The second summit meeting between the United States and the DPRK in Vietnam ended without a deal.
There is yet no roadmap on how denuclearization of the Korean Peninsula might be possible, nor is there a clear way for North Korea to be able to join the fold of the international community and have sanctions lifted. In short, a great number of uncertainties remain while hopes for peace continue to be strong.
Ahead of the Hanoi summit, experts from the United States and Japan gathered at the Wilson Center on January 30, 2019, to discuss the geopolitical implications of a new era on the Peninsula. Three panels were held: the first to assess the geopolitical implications of diplomatic success with North Korea, and its impact on neighboring China, Russia, and South Korea. The second panel discussed the geopolitical implications of diplomatic failure with North Korea and its impact on Japan and the United States. The final panel considered options for a way forward for the region in dealing with the North Korean threat.
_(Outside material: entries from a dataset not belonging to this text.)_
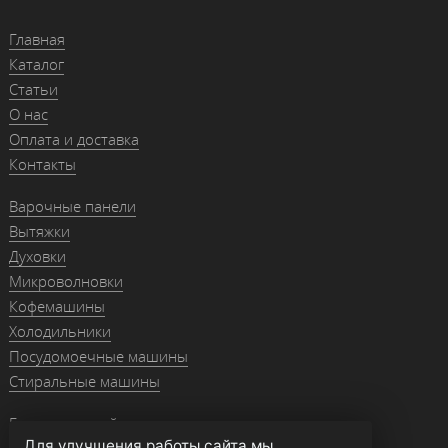
Главная
Каталог
Статьи
О нас
Оплата и доставка
Контакты
Варочные панели
Вытяжки
Духовки
Микроволновки
Кофемашины
Холодильники
Посудомоечные машины
Стиральные машины
Гранитные мойки
Для улучшения работы сайта мы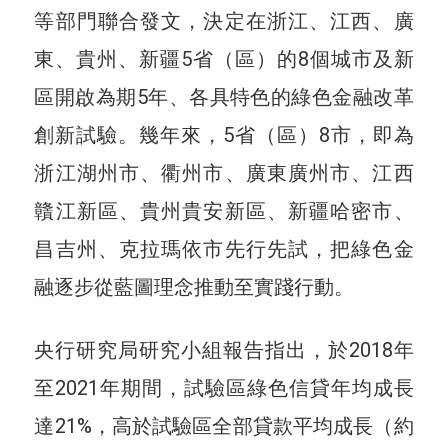
等部門聯合發文，決定在浙江、江西、廣
東、貴州、新疆5省（區）的8個城市及新
區開啟為期5年、各具特色的綠色金融改革
創新試驗。幾年來，5省（區）8市，即為
浙江湖州市、衢州市、廣東廣州市、江西
贛江新區、貴州貴安新區、新疆哈密市、
昌吉州、克拉瑪依市先行先試，把綠色金
融逐步從藍圖理念推動至實踐行動。
央行研究局研究小組報告指出，於2018年
至2021年期間，試驗區綠色信貸年均成長
達21%，高於試驗區全部貸款平均成長（約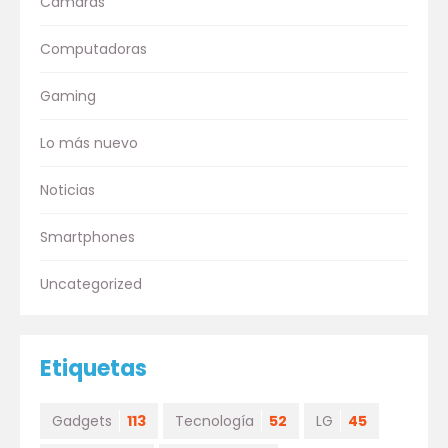
Cámaras
Computadoras
Gaming
Lo más nuevo
Noticias
Smartphones
Uncategorized
Etiquetas
Gadgets
113
Tecnología
52
LG
45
This report combines essays from four of the speakers of the conference. Each offers their view on the implications of engaging with Pyongyang to date, and its security implications moving forward.
This event and this publication were made possible through the generous support of the Ministry of Foreign Affairs of Japan. As tensions over North Korea’s nuclear status persist, the Wilson Center’s Asia Program will continue to convene discussion to assess the evolution of engaging with Pyongyang and possibilities to move forward in the future.